Statement of problem: Connectors in fixed partial dentures (FPDs) are the weakest areas and responsible for failure in most cases. Optimizing the design of connectors will lead to higher strength and better performance of all-ceramic FPDs.
Purpose of study: The aim of this study was to use the finite element method in order to simulate the effect of connector width on stress distribution in all-ceramic FPDs.
Material and methods: Three 3-dimensional finite element models for a 3-unit FPD made of IPS-Empress 2 representing a lower first molar were created and a static load of 500 N was applied axially at mid pontic area. By choosing three different widths, 3 mm, 4 mm, 5 mm for connectors, three models I,II, and III for complete assembly of teeth and connectors were created.
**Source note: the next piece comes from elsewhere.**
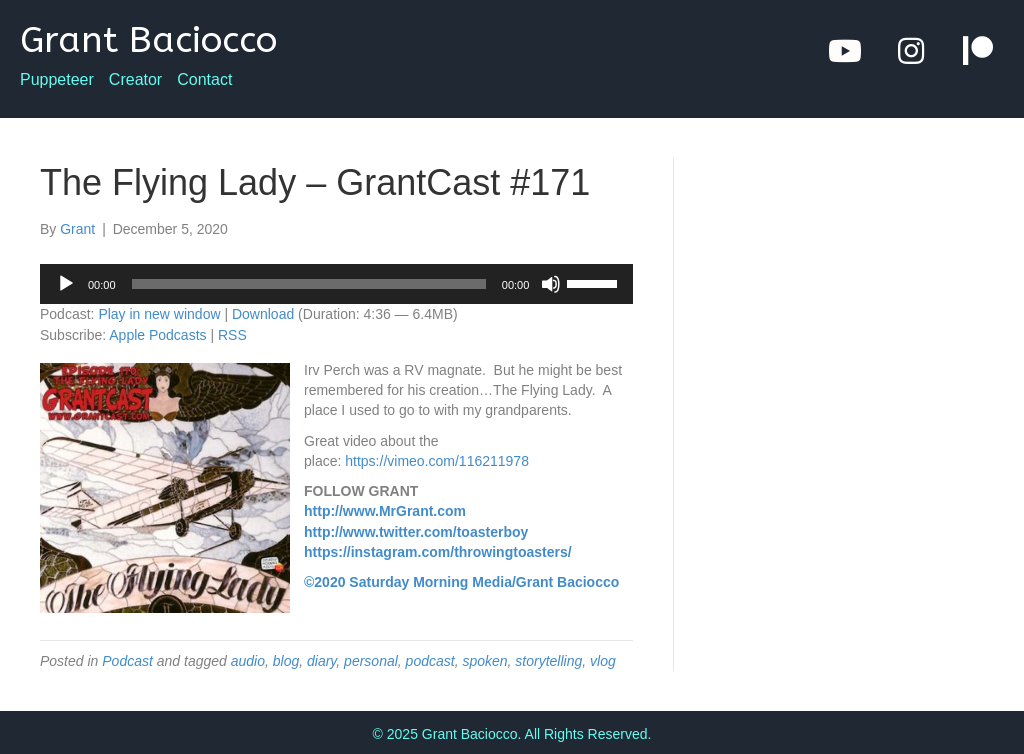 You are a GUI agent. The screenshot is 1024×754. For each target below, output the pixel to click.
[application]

Results: Maximum stress occurred in the connector area in all models. Compared to model I, stress decreased 24% in model III; so the wider connector lead to lower stress values.
Conclusion: Connectors are the most regular area for the fracture in all-ceramic FPDs because of high concentration of stress. Decreasing the width of connector raises the stress and increases the risk for fracture. Also, maximum stress in bridges is less than half of the strength of IPS-Empress2 and no failure is expected for all cases.
Clinical implications: This in vitro study of 3-unit all ceramicFPDs made with IPS-Empress2 shows that an increase in the width of connector reduces the stress concentration and improves the likelihood of long-term prognosis. Also, IPS-Empress2 can be used in posterior regions in many cases.